The Duke Department of Orthopaedic Surgery places a strong emphasis on research excellence, focused on generating and implementing new knowledge to improve rehabilitation and musculoskeletal care for people throughout
Duke Orthopaedics researchers include faculty who are primarily focused on research; practicing clinicians who also engage in research; faculty from our Doctor of Physical Therapy division; and scores of trainees. This cutting edge research spans from fundamental biology to population-based investigations. Many of our researchers have relationships with Duke University’s fundamental science departments and research institutes through joint or secondary appointments, facilitating links to the wealth of high quality researchers and core facilities throughout Duke’s campus.
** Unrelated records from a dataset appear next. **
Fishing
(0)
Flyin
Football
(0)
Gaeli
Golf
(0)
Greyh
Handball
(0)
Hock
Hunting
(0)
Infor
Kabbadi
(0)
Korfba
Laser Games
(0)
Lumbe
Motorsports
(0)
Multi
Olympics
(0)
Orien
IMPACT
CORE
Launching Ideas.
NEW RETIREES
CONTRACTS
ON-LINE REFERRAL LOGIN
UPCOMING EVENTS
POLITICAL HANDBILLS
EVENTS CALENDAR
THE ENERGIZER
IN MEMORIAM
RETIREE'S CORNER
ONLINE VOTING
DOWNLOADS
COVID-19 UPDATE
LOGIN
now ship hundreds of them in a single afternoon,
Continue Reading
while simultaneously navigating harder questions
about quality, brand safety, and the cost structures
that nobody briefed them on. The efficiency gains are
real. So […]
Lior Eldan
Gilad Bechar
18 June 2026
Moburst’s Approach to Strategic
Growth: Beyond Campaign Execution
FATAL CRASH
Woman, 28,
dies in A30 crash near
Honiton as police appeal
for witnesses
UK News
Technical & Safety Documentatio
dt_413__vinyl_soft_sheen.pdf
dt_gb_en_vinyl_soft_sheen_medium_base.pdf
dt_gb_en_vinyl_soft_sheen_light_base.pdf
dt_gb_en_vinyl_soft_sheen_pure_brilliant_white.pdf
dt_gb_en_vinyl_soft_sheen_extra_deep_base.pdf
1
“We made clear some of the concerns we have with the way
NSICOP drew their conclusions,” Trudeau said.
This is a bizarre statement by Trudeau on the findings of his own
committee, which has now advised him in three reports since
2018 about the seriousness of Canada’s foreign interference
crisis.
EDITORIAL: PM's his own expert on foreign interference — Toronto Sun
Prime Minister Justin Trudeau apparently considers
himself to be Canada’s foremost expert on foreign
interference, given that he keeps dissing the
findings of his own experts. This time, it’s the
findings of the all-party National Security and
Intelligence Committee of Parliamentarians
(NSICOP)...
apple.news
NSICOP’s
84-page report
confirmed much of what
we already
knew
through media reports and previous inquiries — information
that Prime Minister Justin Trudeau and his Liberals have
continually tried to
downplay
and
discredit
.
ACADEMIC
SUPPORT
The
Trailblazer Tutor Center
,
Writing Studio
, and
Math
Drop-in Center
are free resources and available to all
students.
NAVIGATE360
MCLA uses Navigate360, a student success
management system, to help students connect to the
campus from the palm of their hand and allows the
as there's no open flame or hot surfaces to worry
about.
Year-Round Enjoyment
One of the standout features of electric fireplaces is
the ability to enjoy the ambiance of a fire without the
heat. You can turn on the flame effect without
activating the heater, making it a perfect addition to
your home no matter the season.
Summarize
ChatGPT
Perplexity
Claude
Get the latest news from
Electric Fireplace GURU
The photo to the right pictures Dr. Lou DeFrate, who received the 2016 Kappa Delta Young Investigator Award at the AAOS Annual Meeting for the extensive research summarized in his paper, "The effects of ACL graft placement on in vivo knee function and cartilage thickness distributions." (Photo credit: © American Academy of Orthopaedic Surgeons 2016)
Our research is broadly grouped into five disciplines:
Cell, Genetic, and Developmental Biology
Faculty members are studying how changes in cells and development reflect on musculoskeletal disorders and rehabilitative care, and are using this information to develop novel therapies.
Musculoskeletal Bioengineering, Regeneration, and Repair
Researchers in this area focus on bioengineering, mechanical engineering, and material science engineering as it relates to rehabilitation and the musculoskeletal system.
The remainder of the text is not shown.